Using the lines below, work out the count of those that hold "leçon". Give the number only.

☆ ☆ ☆ ☆ ☆

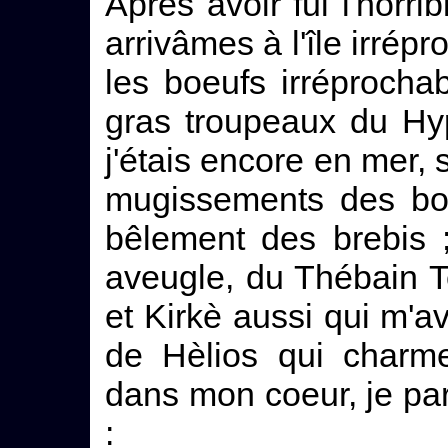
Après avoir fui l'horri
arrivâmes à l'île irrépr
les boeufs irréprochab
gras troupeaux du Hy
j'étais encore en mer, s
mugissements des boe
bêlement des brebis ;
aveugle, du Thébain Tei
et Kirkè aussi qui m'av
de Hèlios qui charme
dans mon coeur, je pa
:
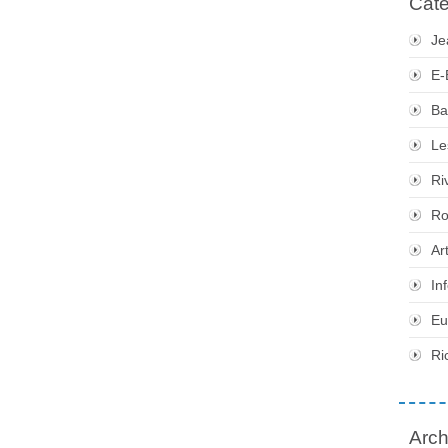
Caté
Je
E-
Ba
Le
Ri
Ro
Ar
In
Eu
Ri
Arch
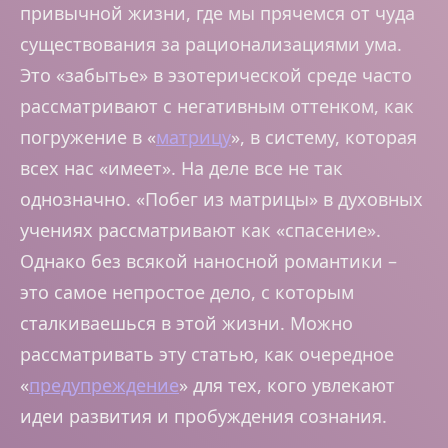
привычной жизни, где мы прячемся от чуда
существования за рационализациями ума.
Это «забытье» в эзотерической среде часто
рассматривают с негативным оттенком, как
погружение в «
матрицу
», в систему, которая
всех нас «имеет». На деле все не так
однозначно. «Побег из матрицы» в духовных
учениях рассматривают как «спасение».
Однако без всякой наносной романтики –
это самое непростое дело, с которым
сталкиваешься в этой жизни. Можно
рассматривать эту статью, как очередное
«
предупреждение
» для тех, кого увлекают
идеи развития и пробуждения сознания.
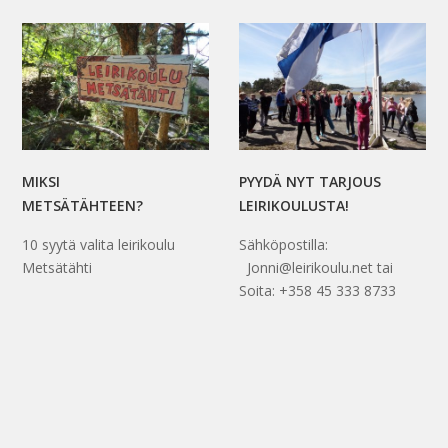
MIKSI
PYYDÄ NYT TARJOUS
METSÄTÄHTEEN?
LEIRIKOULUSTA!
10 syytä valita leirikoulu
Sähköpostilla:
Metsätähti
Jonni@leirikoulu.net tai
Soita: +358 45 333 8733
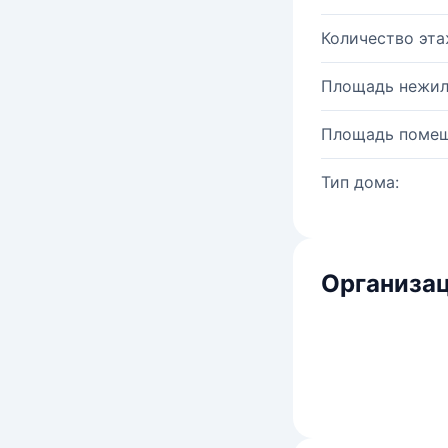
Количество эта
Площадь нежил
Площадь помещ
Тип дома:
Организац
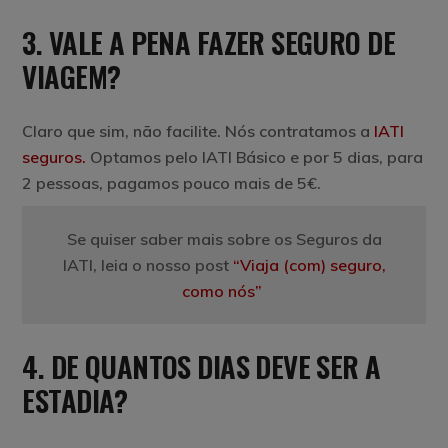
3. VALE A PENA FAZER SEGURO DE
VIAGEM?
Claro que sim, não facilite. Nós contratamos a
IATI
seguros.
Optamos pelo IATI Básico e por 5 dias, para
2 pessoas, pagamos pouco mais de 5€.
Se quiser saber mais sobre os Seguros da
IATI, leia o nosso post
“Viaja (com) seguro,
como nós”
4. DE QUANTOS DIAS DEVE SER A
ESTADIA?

☆ ☆ ☆ ☆ ☆

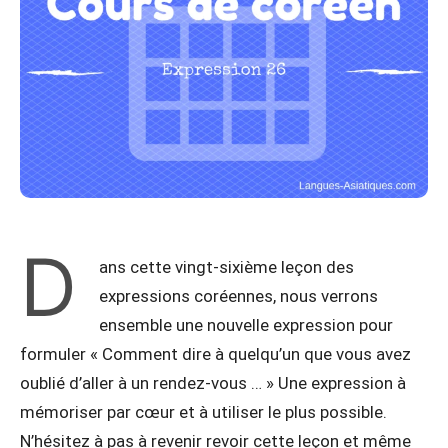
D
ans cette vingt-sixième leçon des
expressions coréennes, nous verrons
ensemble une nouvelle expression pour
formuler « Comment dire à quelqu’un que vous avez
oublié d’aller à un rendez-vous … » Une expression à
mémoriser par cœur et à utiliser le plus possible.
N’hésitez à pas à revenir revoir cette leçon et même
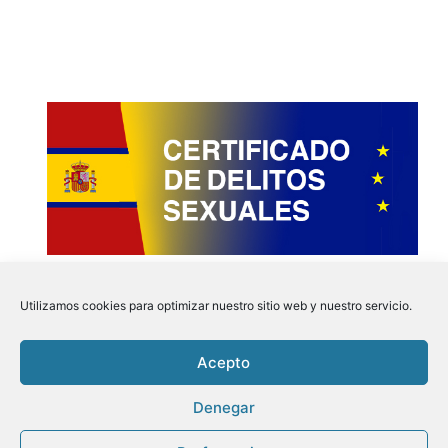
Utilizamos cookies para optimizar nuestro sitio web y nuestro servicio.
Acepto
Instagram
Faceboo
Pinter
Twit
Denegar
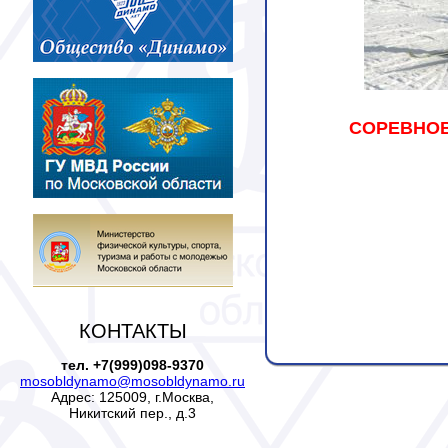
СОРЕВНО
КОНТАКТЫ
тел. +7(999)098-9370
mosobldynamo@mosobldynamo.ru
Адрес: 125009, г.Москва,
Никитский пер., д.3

☆ ☆ ☆ ☆ ☆

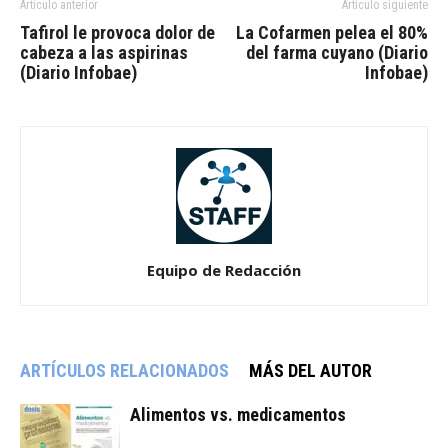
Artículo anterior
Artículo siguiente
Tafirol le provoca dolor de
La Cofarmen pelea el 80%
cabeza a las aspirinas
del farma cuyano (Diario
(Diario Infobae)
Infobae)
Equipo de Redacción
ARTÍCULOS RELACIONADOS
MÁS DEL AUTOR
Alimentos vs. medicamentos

☆ ☆ ☆ ☆ ☆

• _Task output_
2